Someone may just be keeping their head above water paycheck to paycheck, or be part of an industry that disincentivizes the pursuit of anything but the job, or have a family to care for. Upon retirement all they see around them is an arid wasteland, an elephant graveyard of lives not lived.
All of society’s failures converge in the loneliness and banishment of such people, Beauvoir declares. The Coming of Age is her battlecry for transforming society in such a way that elderly people are not discarded or alienated by the economic machine, but have a valued place in day-to-day life, a route to expressing their inner passions, a means of sharing the depth and color of their lived experience, and of celebrating their full and continuing humanity.
Younger people must recognize that the way society treats the elderly will be how the world treats them, too. We cannot dehumanise the very people we are destined to become, Beauvoir implores:
We must stop cheating: the whole meaning of our life is in question in the future that is waiting for us. If we do not know what we are going to be, we cannot know what we are: let us recognize ourselves in this old man or in that old woman…
Wearing one’s years with pride is easier said than done in a society obsessed with the value of youth, but it is a vital form of resistance against the bad faith culture around work, retirement, and aging.
Physical changes and challenges will come with age, but they need not be accompanied by social or existential alienation. Just because our lives do not have an ultimately glorious destination doesn’t mean they cannot still be filled with various projects we find engaging and that add value to the world, Beauvoir writes:
The greatest good fortune, even greater than health, for the old person is to have his world still inhabited by projects: then, busy and useful, he escapes both from boredom and from decay. The times in which he lives remain his own, and he is not compelled to adopt the defensive or aggressive forms of behavior that are so often characteristic of the final years. His oldness passes, as it were, unnoticed…

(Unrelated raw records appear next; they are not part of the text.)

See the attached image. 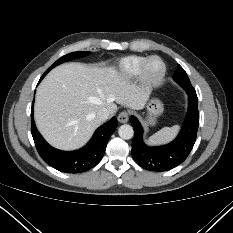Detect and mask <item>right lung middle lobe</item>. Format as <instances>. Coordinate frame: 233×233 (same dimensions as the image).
Segmentation results:
<instances>
[{
    "label": "right lung middle lobe",
    "mask_w": 233,
    "mask_h": 233,
    "mask_svg": "<svg viewBox=\"0 0 233 233\" xmlns=\"http://www.w3.org/2000/svg\"><path fill=\"white\" fill-rule=\"evenodd\" d=\"M88 54H89V52H72L70 54H67V55L61 57L60 59H58L53 65H51V67H49L47 69V71L44 73L43 76H45L52 68L61 64L64 61H68V60H71L73 58L83 57V56H86Z\"/></svg>",
    "instance_id": "dd1d6c3e"
}]
</instances>
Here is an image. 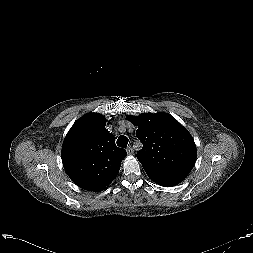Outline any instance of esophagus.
<instances>
[{"label":"esophagus","mask_w":253,"mask_h":253,"mask_svg":"<svg viewBox=\"0 0 253 253\" xmlns=\"http://www.w3.org/2000/svg\"><path fill=\"white\" fill-rule=\"evenodd\" d=\"M133 152H134V150H133L132 146H128V147H127V153H128L129 155H131V154H133Z\"/></svg>","instance_id":"1"}]
</instances>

Indeed, given the right conditions, given a life filled with meaningful pursuits and relationships, old age could in fact be the happiest and most authentic age of all.
However, Beauvoir concedes, if one’s experience doesn’t quite match up to this, it is far from a personal failing. There’s little chance of dignity in old age if there is no dignity in the work people must do to get there:
For this to be the case he must in his middle age have committed himself to undertakings that set time at defiance: in our society of exploitation this possibility is refused to the immense majority of human beings.

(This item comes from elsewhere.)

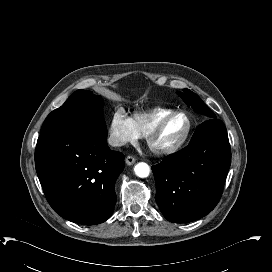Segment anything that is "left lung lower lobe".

Fully releasing ourselves from bad faith around aging will thus require a great upheaval in our current economic system.
Other cultures throughout history have honored and respected the life experience and wisdom of the elderly, granting them valued places and roles in society.
In contemporary Western society, however, so long as we judge the value of an individual according to their productivity and profitability, so long as we treat people like economic units to be wrung out and discarded, old age will continue to be feared and reviled, and those experiencing it will face existential challenges far beyond physical decline.